Two Biblical examples of this are the Exodus and Pentecost. To paint with a broad brush, these were both revivals, which attest to God’s people returning unto God, by God’s power. In the first instance, notice that following the great deliverance of God’s people out of Egypt, God spends 3+ books (half of Exodus, and all of Leviticus, Numbers, & Deuteronomy) laying out the ordering of a God-honoring culture. Following this great revival of true religion, we witness a zeal for ordering a community according to God’s standards (and of course plenty of sinful blunders along the way).
At Pentecost, we see the greatest revival found in Scripture (and it is set in contrast to the first Pentecost, which I’ve written about here); but in the following chapters, what do we find those who experienced the revival doing?
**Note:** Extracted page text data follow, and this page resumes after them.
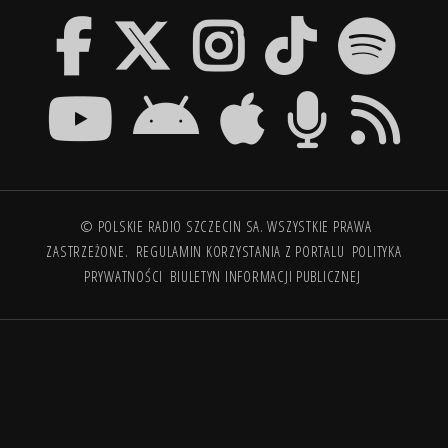
© POLSKIE RADIO SZCZECIN SA. WSZYSTKIE PRAWA
ZASTRZEŻONE.
REGULAMIN KORZYSTANIA Z PORTALU
POLITYKA
PRYWATNOŚCI
BIULETYN INFORMACJI PUBLICZNEJ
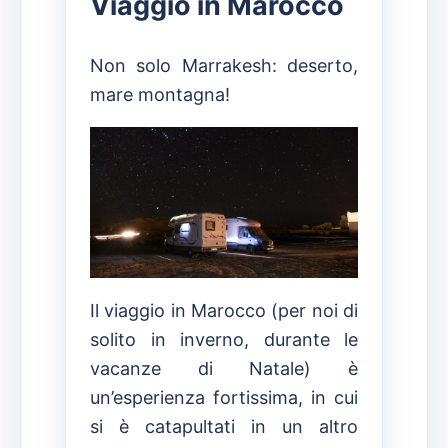
Viaggio in Marocco
Non solo Marrakesh: deserto,
mare montagna!
Il viaggio in Marocco (per noi di
solito in inverno, durante le
vacanze di Natale) è
un’esperienza fortissima, in cui
si è catapultati in un altro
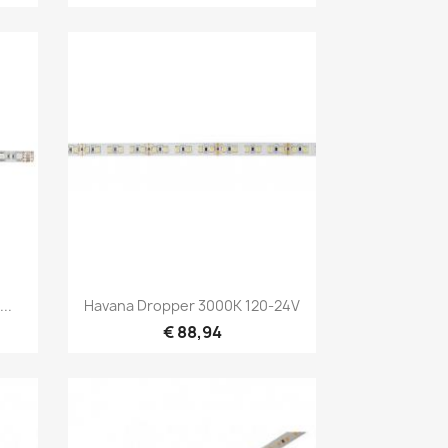
Snel bekijken

..
Havana Dropper 3000K 120-24V
€ 88,94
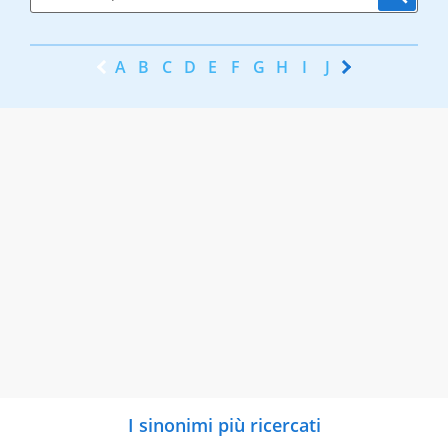
A
B
C
D
E
F
G
H
I
J
K
L
M
N
I sinonimi più ricercati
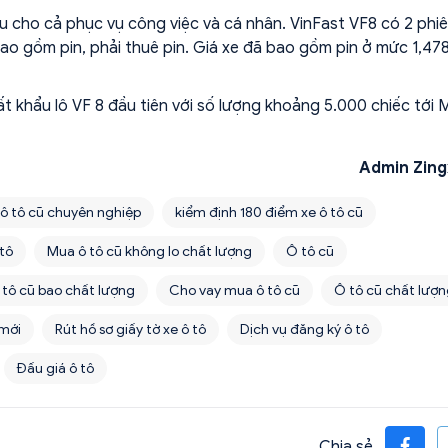
ưu cho cả phục vụ công việc và cá nhân. VinFast VF8 có 2 phi
 bao gồm pin, phải thuê pin. Giá xe đã bao gồm pin ở mức 1,478
t khẩu lô VF 8 đầu tiên với số lượng khoảng 5.000 chiếc tới M
Admin Zing
 ô tô cũ chuyên nghiệp
kiểm định 180 điểm xe ô tô cũ
 tô
Mua ô tô cũ không lo chất lượng
Ô tô cũ
 tô cũ bao chất lượng
Cho vay mua ô tô cũ
Ô tô cũ chất lượ
 mới
Rút hồ sơ giấy tờ xe ô tô
Dịch vụ đăng ký ô tô
Đấu giá ô tô
Chia sẻ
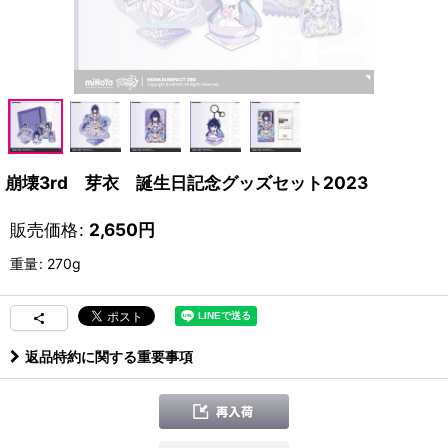
崩壊3rd 芽衣 誕生日記念グッズセット2023
販売価格
:
2,650
円
重量
:
270g
返品特約に関する重要事項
Well, for starters, organizing potlucks (Acts. 2:42); they began ordering the early church into, might we call them, parishes, districts, groupings, etc. Then we see the Apostles, under the guidance of the Holy Spirit, ordaining the first diaconate. Then we see missionary undertakings, which produced the need for councils (Acts 15). We also have the rest of the New Testament, much of which is devoted to the outlining of how Christian families and Churches are to be ordered. To pull it all together, John’s Apocalypse sets forth the vision of Christ ruling over all the nations with the Sword of His Gospel. After the glorious revival of Pentecost in Acts 2, the entire New Testament is devoted to building and establishing a new culture, one that is under submission to Christ and His Word.
When revival comes, we are not aiming to have Kleenex’s stock rise due to all the tearful confessions (though repentance often is accompanied by such emotions, and there is no intrinsic problem with those feelings). But the proof is in the pudding–as the British, I think, say–and the fruit of true revival is true repentance, and that means turning away from sinful ordering of society, and submitting to a Scriptural ordering of society. That has implications for the individual, the family, the church, and communities large and small (towns, cities, and nations).
The problem with the common understanding of repentance and revival is that we are far too heavily influenced by some of the most unhealthy aspects of the revival-ism (of the likes of Charles Finney). So much so, that we have geared even our weekly worship services to cater to a sort of Protestant Confession booth, were we get a cathartic release every Sunday, only to continue on in the same sorts of worldly habits and thinking the rest of the week. What we truly need is a Christian reformation of culture. That is what we are really asking for when we plead with God to grant revival. This all is not to in any way impinge our praying for revival, but to enrich our understanding of what God does when he revives a people.